O apagamento da cultura, das ancestralidades, dos territórios negros sempre


estiveram em execução, pautadas no esforço de nos construírem racializados e como não
humanos. Frente a essa necessidade de mudar o curso, acredito que trazer a metodologia
monadológica - em que cada fragmento contém um todo segundo o filósofo Walter
Benjamin - para esta pesquisa, garante a recuperação do que foi apagado das nossas
histórias, assim como da recuperação dos nossos saberes. Estamos falando de sair do lugar
de objeto de estudos para ocupar legitimamente o status de sujeitas, nesse território
acadêmico em que nossos cotidianos, foram entendidos como detalhes sem sentido,
povoados por cacos humanos relegados às suas próprias sarjetas.
A perspectiva adotada pelas mônadas, desloca de tudo o que já vem sendo
realizado, dá outro rumo as prosas e atribui centralidade as sujeitas sem explorá-las, já
que opera na reelaboração daquilo que é, e que não necessita ser validado, mas é
indispensável que seja compreendido tendo como prioridade o direito de sermos quem
somos, sem que se achem no direito de nos reinterpretar. Reconhecemos o dever moral
da escrita e isso faz com que se invista em um outro modo de fazê-la, por se tratar de um
trabalho com vidas e não com temas.
Para finalizar a ideia, sem de fato finalizar mas acenar para o fim dessa conversa
que só se inicia, já lhes alerto que não percam seu tempo, ocupando lugares de se sentirem
afetados pela proposta ou pelos diálogos, em que estas mulheres e eu traremos
experiências lotadas de vidas e quem sabe superlotadas de mortes.
De acordo com minhas próprias reflexões acerca do que tenho aprendido:

Entendo que o ser afetado, está alinhado com a perspectiva da branquitude de


estudo do outro e de simpatia e aproximação com estas realidades reconhecida
como outras e eu assumo a escolha de uma proposta de estudo a serviço da
situacionalidade, ou seja, um estudo que tem a ver comigo , com o que eu vivo,
com a minha vida e com a vida de mulheres negras como eu, que nao tem nada
a ver com ser afetado , com afetos, afinidades, mas com necessidades e projetos
políticos comprometidos com sobrevivências. (LUZ,15/12/2021)

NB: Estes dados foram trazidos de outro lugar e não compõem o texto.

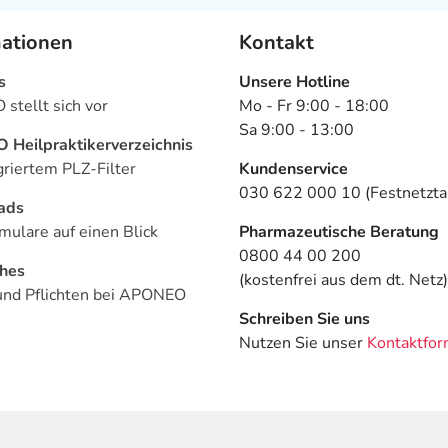
mationen
Kontakt
s
Unsere Hotline
stellt sich vor
Mo - Fr 9:00 - 18:00
Sa 9:00 - 13:00
Heilpraktikerverzeichnis
griertem PLZ-Filter
Kundenservice
030 622 000 10 (Festnetztar
ads
mulare auf einen Blick
Pharmazeutische Beratung
0800 44 00 200
ches
(kostenfrei aus dem dt. Netz)
und Pflichten bei APONEO
Schreiben Sie uns
Nutzen Sie unser
Kontaktfor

Que os passados que não estão no passado, possam ser ressignificados e assim ser
capazes de fazer com que os sonhos dos brancos deixem se habitar os pesadelos dos
negros. Desta forma, saberemos em quais os percursos os sonos poderão ser mais leves e
seguros, produzindo assim rituais capazes de fortalecer os corpos, as humanidades, as
experiências, as memórias, as narrativas e as práticas revolucionárias e transformadoras
capazes de tornar os sujeitos cada vez mais sujeitos.